Even under new leadership, the magazine whose writers and editors once thought IDF stood for “Israel Defence League” (subsequently corrected) (did no one notice “League” starts with L, not F?) continues to demonstrate how out of its depth it is anytime it attempts to write about the Arab-Israeli conflict.
As CAMERA has documented extensively, this one-sidedness is nothing new for Rolling Stone. Past coverage has included a headline saying that Israel is “conducting a war against humanity itself,” a line worthy of Joseph Goebbels himself. (What do you do with a people who are “at war with humanity itself”?) With the entertainment industry having reverted to boycotts that are reminiscent of the Nazi era, this leading entertainment industry publication now legitimizes such a boycott through continued biased reporting.

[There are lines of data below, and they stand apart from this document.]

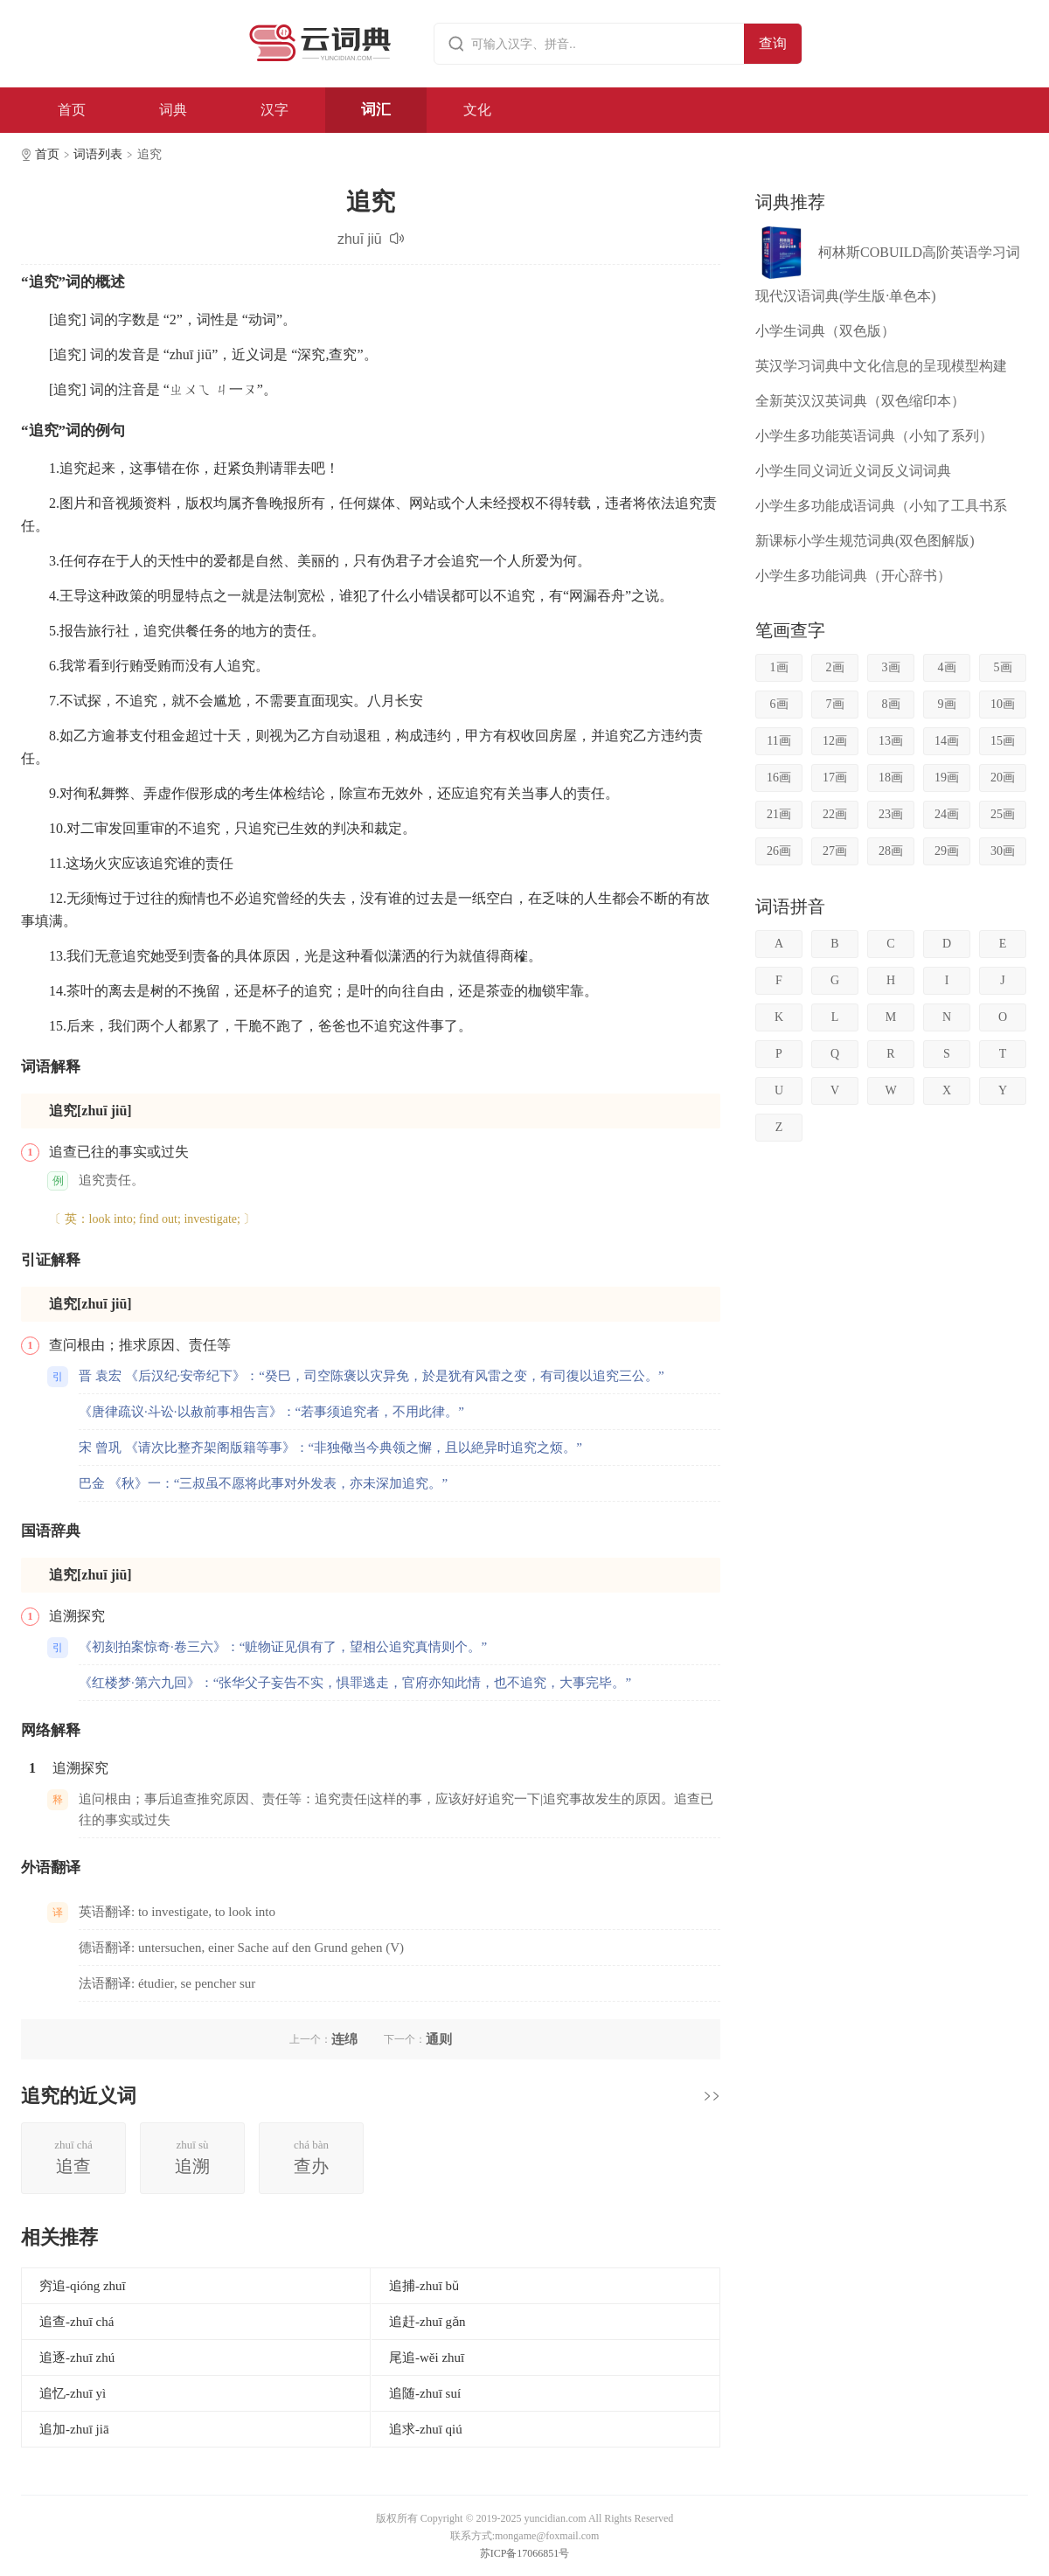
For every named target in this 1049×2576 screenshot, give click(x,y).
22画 (835, 814)
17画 (835, 777)
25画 (1002, 814)
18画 (891, 777)
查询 (773, 43)
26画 (779, 851)
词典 (173, 109)
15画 (1002, 740)
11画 (778, 740)
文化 (477, 109)
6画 (779, 704)
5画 (1003, 667)
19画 (946, 777)
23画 (891, 814)
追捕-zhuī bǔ (424, 2286)
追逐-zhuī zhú (77, 2357)
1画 (779, 667)
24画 (946, 814)
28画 (891, 851)
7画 (835, 704)
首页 (72, 109)
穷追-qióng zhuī (82, 2286)
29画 (946, 851)
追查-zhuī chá (76, 2322)
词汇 (376, 109)
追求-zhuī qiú (425, 2429)
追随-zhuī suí (425, 2393)
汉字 (274, 109)
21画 (779, 814)
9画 (947, 704)
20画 (1002, 777)
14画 (946, 740)
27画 (835, 851)
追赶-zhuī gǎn (427, 2322)
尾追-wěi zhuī (426, 2357)
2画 (835, 667)
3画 (891, 667)
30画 (1002, 851)
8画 (891, 704)
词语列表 (97, 154)
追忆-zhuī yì (72, 2393)
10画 (1002, 704)
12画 (835, 740)
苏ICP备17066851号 (525, 2553)
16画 (779, 777)
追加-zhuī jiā (74, 2429)
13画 (891, 740)
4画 (947, 667)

On Sept. 8, the publication reported on Hollywood celebrities who pledge to boycott the Israeli film industry, as well as, on Sept. 17, and again on Oct. 10, on another group that urged musicians to block their music from being streamed in Israel. (“Ayo Edebiri, Olivia Colman, More Pledge to Boycott Israeli Film Institutions Over ‘Carnage’ in Gaza,” By Tomás Mier, Sept. 8; “MIKE, Faye Webster, Japanese Breakfast, and More Join Israel Streaming Boycott,” by Andre Gee, Sept. 17; Clairo, Lucy Dacus, Nao, More Join No Music for Genocide Boycott, by Mankaprr Conteh, Oct. 10.) The Sept. 17 and Oct. 10 articles also repeated the highly contentious claim of “genocide” in Gaza without noting, as the Sept. 8 article did, that it is widely disputed.
Yet CAMERA was unable to locate any reporting in Rolling Stone either on Paramount’s or Warner’s responses to the film industry letter, which was to reject it, or on a different group of actors, organized by Creative Community for Peace, that wrote to similarly condemn the boycott call. The CCFP letter referred to the boycott letter as a “document of misinformation.” Covering only those who take one side of this conflict creates a false impression for readers that there is a consensus on this issue, when there clearly is not one.

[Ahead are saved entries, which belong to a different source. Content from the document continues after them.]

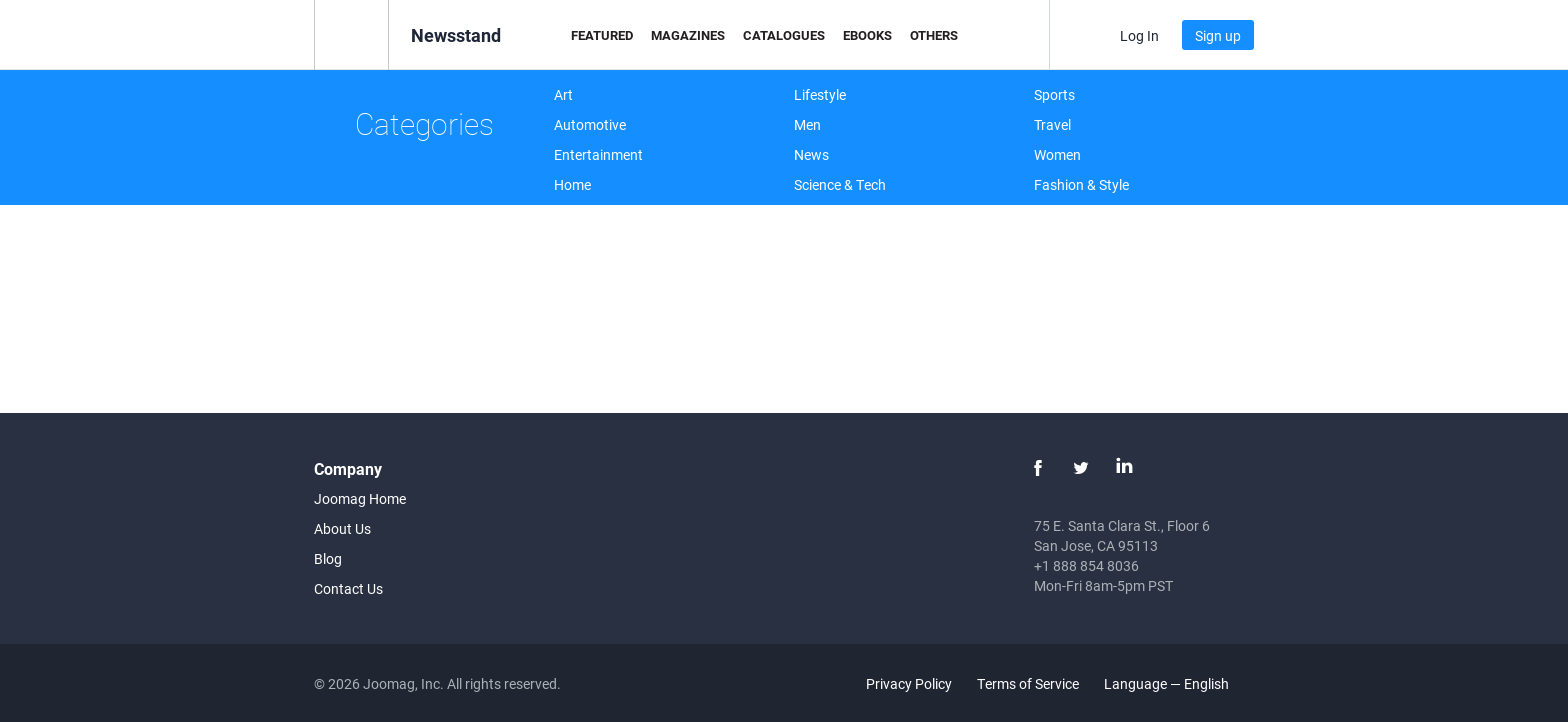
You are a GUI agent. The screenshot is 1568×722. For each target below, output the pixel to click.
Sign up (1218, 35)
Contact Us (348, 588)
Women (1057, 154)
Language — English (1178, 683)
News (811, 154)
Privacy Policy (909, 683)
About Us (342, 528)
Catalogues (784, 35)
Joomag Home (360, 498)
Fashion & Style (1081, 184)
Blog (328, 558)
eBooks (867, 35)
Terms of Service (1028, 683)
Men (807, 124)
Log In (1139, 35)
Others (934, 35)
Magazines (688, 35)
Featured (602, 35)
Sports (1054, 94)
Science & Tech (840, 184)
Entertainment (598, 154)
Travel (1052, 124)
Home (572, 184)
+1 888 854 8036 (1086, 565)
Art (563, 94)
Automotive (590, 124)
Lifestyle (820, 94)
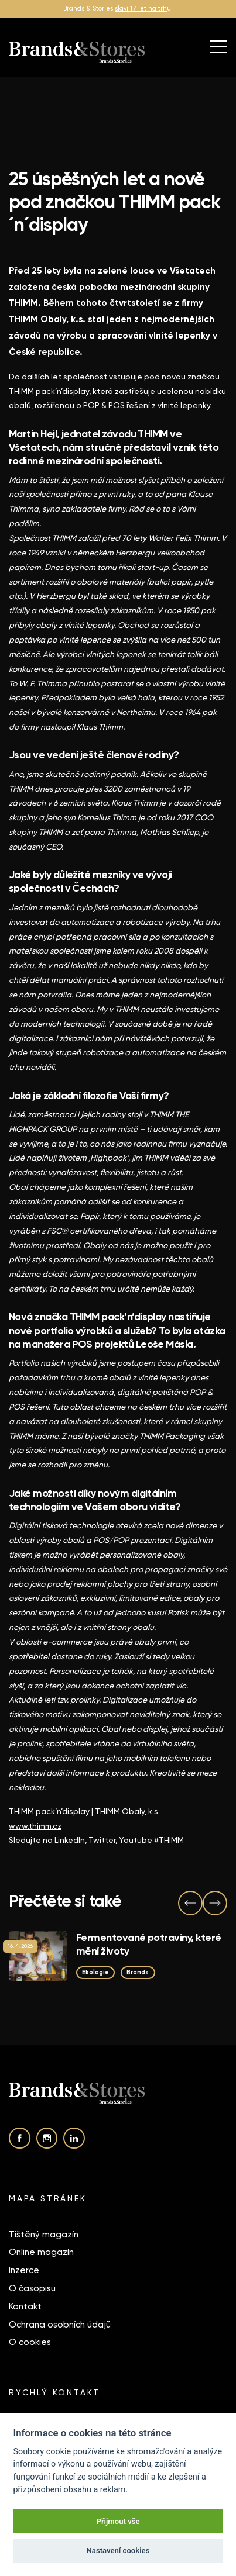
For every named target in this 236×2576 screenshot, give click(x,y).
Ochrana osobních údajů (60, 2324)
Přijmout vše (117, 2521)
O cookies (30, 2342)
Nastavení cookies (118, 2550)
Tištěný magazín (43, 2234)
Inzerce (24, 2270)
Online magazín (41, 2252)
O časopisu (32, 2288)
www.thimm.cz (35, 1826)
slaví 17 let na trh (141, 8)
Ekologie (95, 1972)
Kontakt (25, 2306)
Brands (137, 1972)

And on Oct. 20, Rolling Stone chose (not for the first time) to cover the rap group Bob Vylan’s excuses for chanting “Death, Death, to the IDF” last summer at the Glastonbury Festival in England. The group’s chant was genocidal – the IDF is the only thing that stands between Israelis and the jihadis from Hamas, Hezbollah, Palestinian Islamic Jihad, and others. “Death to the IDF” means exposing Israelis to more deadly terror attacks. Yet Rolling Stone let them whitewash it, quoting Bobby Vylan (one member of the duo) on a podcast saying:
My whole issue with this thing is that the chant is so unimportant. It’s so unimportant, and the response to it was so disproportionate…. What is important is the conditions that exist to allow that chant to even take place on that stage. And I mean, the conditions that exist in Palestine. Where the Palestinian people are being killed at an alarming rate. Who cares about the chant? It’s like, what is it that is allowing for that chant to even exist? That’s what the focus should have always been on it. [“Bobby Vylan Addresses Glastonbury Chant Controversy in New Interview: ‘I’m Not Regretful of It,’” Charisma Madarang, Oct. 20.]
Although Noa Tishby’s beautiful Oct. 7 remembrance published on the two-year anniversary of the attack was a welcome departure, overall, the arrival of a new Co-Editor in Chief at the beginning of September doesn’t seem to have brought about any real change there.